A few days ago, I was in the women’s locker room at my gym and a young collegiate-aged girl came up to me and said, “Your body is perfect.” I laughed gently but told her, “No bodies are perfect, and they weren’t designed to be.” She shrugged and said, “I’d still kill for it.” It was funny to me, not in a funny, ha-ha way, but funny nonetheless. I haven’t felt my body has been at it’s best for almost a year and half now for a variety of reasons. But it’s telling that others see perfections where we see faults.
Recently, I was looking at collegiate pictures of myself, what I looked like, after a lifetime of competitive sports had ended, and I didn’t like it. Then I looked at pictures of myself when I was younger than that, effortlessly thin and athletic. But I remember not liking it all that much either. It seems that at every stage of my life thus far, I had to justify my body to others, and to myself. I don’t always like my body now, even though I’m supposed to be a much wiser. But every time I don’t like it, I stop and tell myself just as I had told the girl, “No bodies are perfect.”

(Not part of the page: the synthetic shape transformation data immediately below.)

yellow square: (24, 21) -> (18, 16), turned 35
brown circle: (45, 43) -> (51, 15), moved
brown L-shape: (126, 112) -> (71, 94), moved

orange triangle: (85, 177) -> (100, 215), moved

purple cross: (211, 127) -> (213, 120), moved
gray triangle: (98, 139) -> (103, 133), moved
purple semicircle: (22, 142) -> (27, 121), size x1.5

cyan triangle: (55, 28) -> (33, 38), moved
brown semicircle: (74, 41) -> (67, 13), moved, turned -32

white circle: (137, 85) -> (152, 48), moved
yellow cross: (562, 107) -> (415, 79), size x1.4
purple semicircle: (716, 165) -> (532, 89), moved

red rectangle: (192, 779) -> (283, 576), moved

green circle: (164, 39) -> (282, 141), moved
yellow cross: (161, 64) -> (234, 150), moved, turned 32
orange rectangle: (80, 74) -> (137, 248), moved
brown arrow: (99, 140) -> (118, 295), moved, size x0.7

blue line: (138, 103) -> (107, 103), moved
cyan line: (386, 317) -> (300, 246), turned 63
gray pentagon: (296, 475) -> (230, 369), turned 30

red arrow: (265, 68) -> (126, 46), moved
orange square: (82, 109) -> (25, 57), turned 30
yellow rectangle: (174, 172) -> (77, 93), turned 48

American culture, as in United States culture, is a paradox. It certainly is when you come here as a late teen. On one hand, everything from the food production systems to the media and marketing structures suggests an acceptance of unhealthy lifestyles. On the other hand, there is an expectation that the individual will make good choices in spite of this, without any accountability to the society. And then there is the privileged “purchasing” of health through higher cost food items and lifestyle choices that many do not have access to. But through it all, there is an expectation that the mixed messages of the society will lead people, and especially women, to aspire for the standard of beauty (sometimes promoted as a standard of health), that is deemed acceptable.
You have to be thin but not too thin, lest anyone think you suffer from an eating disorder. And God forbid if you are anywhere close to being considered “fat.” You have to walk this ever-shifting fine line where you are trying to lead a lifestyle that is healthy, but often one that is inevitably also related to how you are perceived in terms of beauty. There is always something to be perfected, always places to lose or gain or sculpt or tone; there is always something that needs to be better, isn’t there? Maybe I should have just taken the girl’s compliment at the gym. But I wanted her to know something more important.

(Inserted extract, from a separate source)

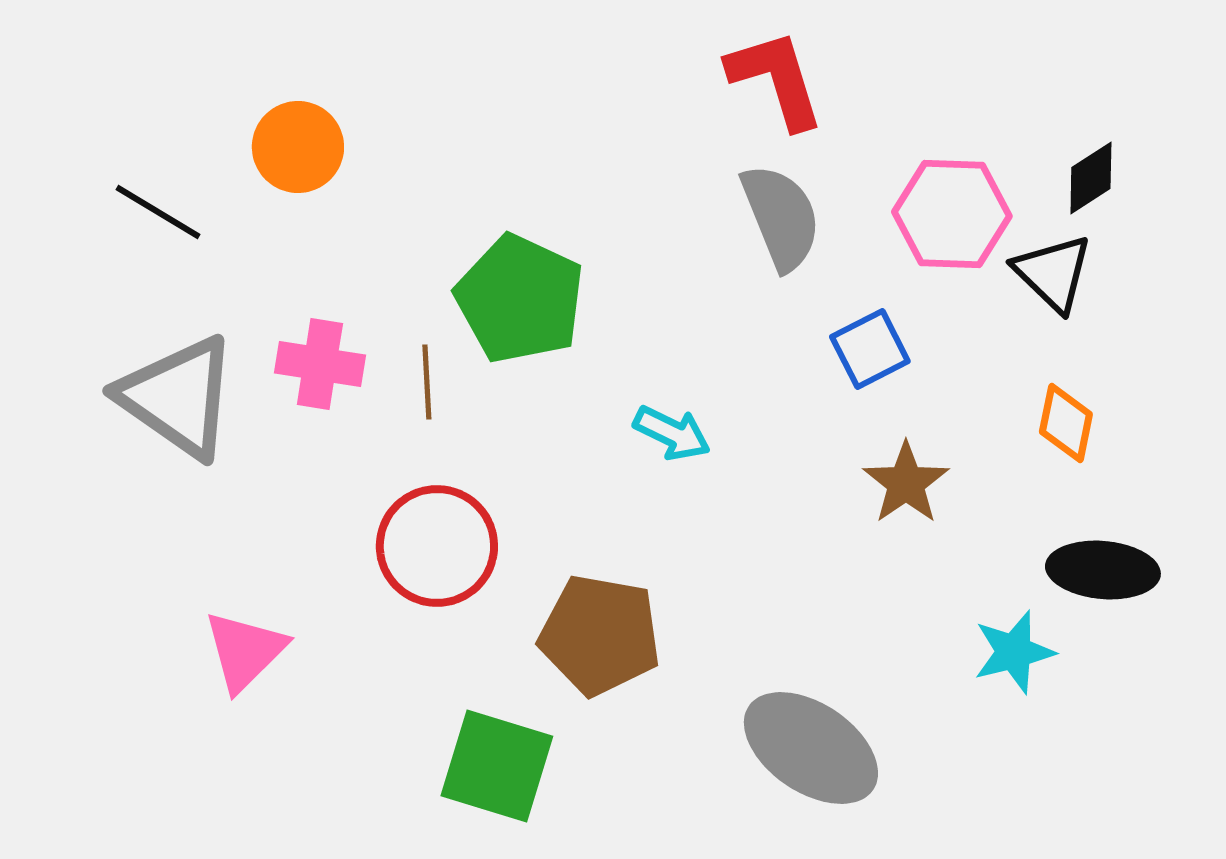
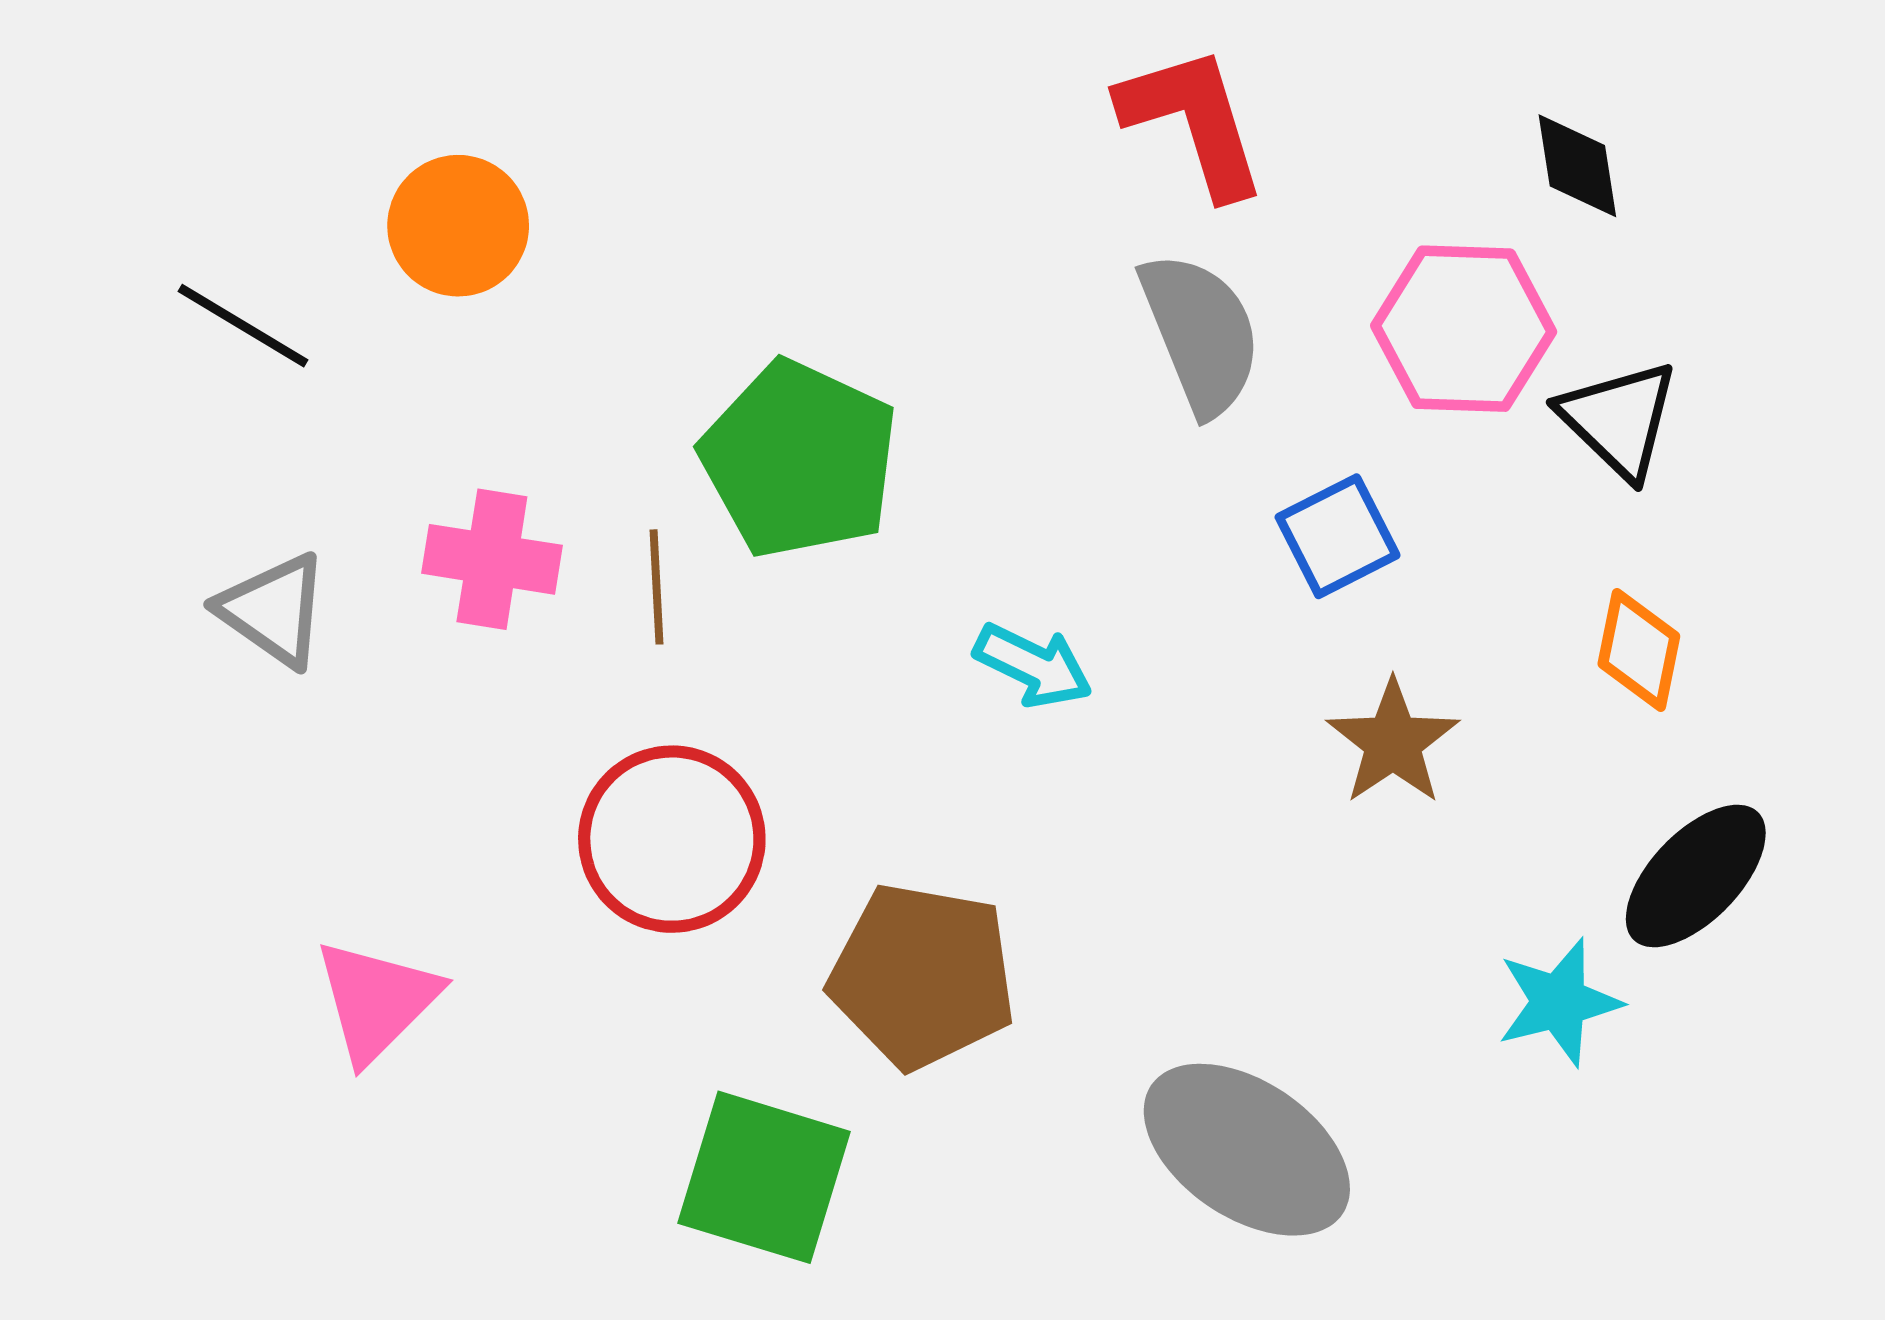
black diamond: (1091, 178) -> (1577, 166), moved, turned -66
gray triangle: (178, 397) -> (274, 610), size x0.6
black ellipse: (1103, 570) -> (1696, 876), turned -51

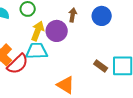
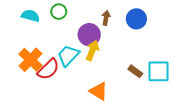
yellow arrow: (38, 31) -> (92, 50), moved
cyan trapezoid: (37, 51) -> (68, 56), turned -45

After several athletic-related injuries to my body in the last year and a half which I had never experienced before, I have a different relationship with my body now. I do not wish to abuse it by overworking it to achieve some kind of “look.” And I do not wish to abuse it by not utilizing its capabilities to the best of my ability. I do not wish to treat it like it’s a vehicle where I can go back and forth between the extremes of caring for it one minute and neglecting it, the next. I do not wish to make my body the battleground of society’s unrealistic ideals or its imprudent psychologies. My body is not just my own, and in many senses I can argue that. But if there is something I refuse to let it be – it is the vessel for society’s pleasures and pains.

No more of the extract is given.